Task to complete:
Write out every record exactly as it appears. Skip the pictures.

[Exercise materials Boundary: Start]

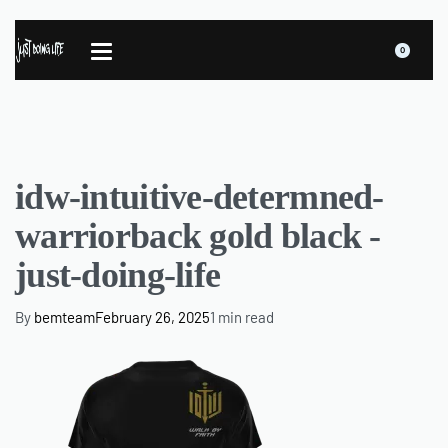
0
idw-intuitive-determned-
warriorback gold black -
just-doing-life
By
bemteam
February 26, 2025
1 min read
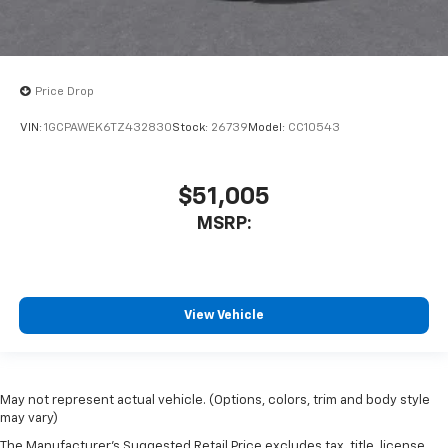
Price Drop
VIN:
1GCPAWEK6TZ432830
Stock:
26739
Model:
CC10543
$51,005
MSRP:
View Vehicle
May not represent actual vehicle. (Options, colors, trim and body style
may vary)
The Manufacturer's Suggested Retail Price excludes tax, title, license,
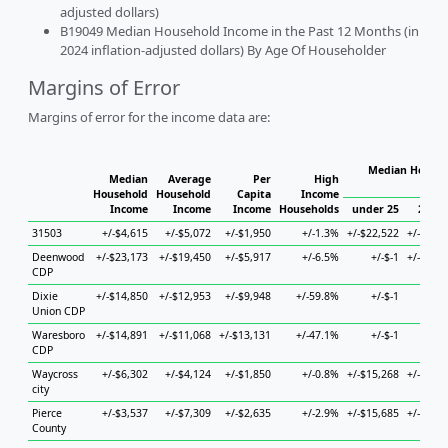
adjusted dollars)
B19049 Median Household Income in the Past 12 Months (in
2024 inflation-adjusted dollars) By Age Of Householder
Margins of Error
Margins of error for the income data are:
Median Househ
Median
Average
Per
High
Hou
Household
Household
Capita
Income
Income
Income
Income
Households
under 25
25 to
31503
+/-$4,615
+/-$5,072
+/-$1,950
+/-1.3%
+/-$22,522
+/-$13,
Deenwood
+/-$23,173
+/-$19,450
+/-$5,917
+/-6.5%
+/-$-1
+/-$35,
CDP
Dixie
+/-$14,850
+/-$12,953
+/-$9,948
+/-59.8%
+/-$-1
+/-
Union CDP
Waresboro
+/-$14,891
+/-$11,068
+/-$13,131
+/-47.1%
+/-$-1
+/-
CDP
Waycross
+/-$6,302
+/-$4,124
+/-$1,850
+/-0.8%
+/-$15,268
+/-$12,
city
Pierce
+/-$3,537
+/-$7,309
+/-$2,635
+/-2.9%
+/-$15,685
+/-$10,
County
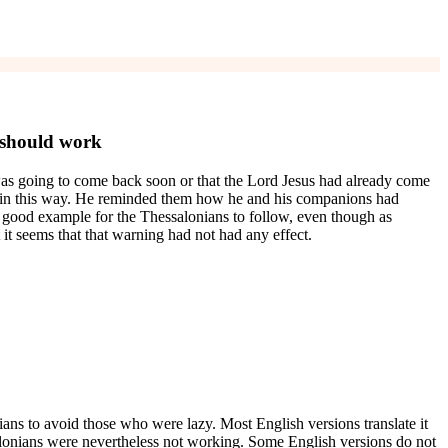
 should work
as going to come back soon or that the Lord Jesus had already come
ve in this way. He reminded them how he and his companions had
 a good example for the Thessalonians to follow, even though as
t seems that that warning had not had any effect.
ians to avoid those who were lazy. Most English versions translate it
onians were nevertheless not working. Some English versions do not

[Exercise materials Boundary: End]

Your response:
0
idw-intuitive-determned-
warriorback gold black -
just-doing-life
By
bemteam
February 26, 2025
1 min read
Price Drop
VIN:
1GCPAWEK6TZ432830
Stock:
26739
Model:
CC10543
$51,005
MSRP:
View Vehicle
May not represent actual vehicle. (Options, colors, trim and body style
may vary)
The Manufacturer's Suggested Retail Price excludes tax, title, license,
adjusted dollars)
B19049 Median Household Income in the Past 12 Months (in
2024 inflation-adjusted dollars) By Age Of Householder
Margins of Error
Margins of error for the income data are:
Median Househ
Median
Average
Per
High
Hou
Household
Household
Capita
Income
Income
Income
Income
Households
under 25
25 to
31503
+/-$4,615
+/-$5,072
+/-$1,950
+/-1.3%
+/-$22,522
+/-$13,
Deenwood
+/-$23,173
+/-$19,450
+/-$5,917
+/-6.5%
+/-$-1
+/-$35,
CDP
Dixie
+/-$14,850
+/-$12,953
+/-$9,948
+/-59.8%
+/-$-1
+/-
Union CDP
Waresboro
+/-$14,891
+/-$11,068
+/-$13,131
+/-47.1%
+/-$-1
+/-
CDP
Waycross
+/-$6,302
+/-$4,124
+/-$1,850
+/-0.8%
+/-$15,268
+/-$12,
city
Pierce
+/-$3,537
+/-$7,309
+/-$2,635
+/-2.9%
+/-$15,685
+/-$10,
County
 should work
as going to come back soon or that the Lord Jesus had already come
ve in this way. He reminded them how he and his companions had
 a good example for the Thessalonians to follow, even though as
t seems that that warning had not had any effect.
ians to avoid those who were lazy. Most English versions translate it
onians were nevertheless not working. Some English versions do not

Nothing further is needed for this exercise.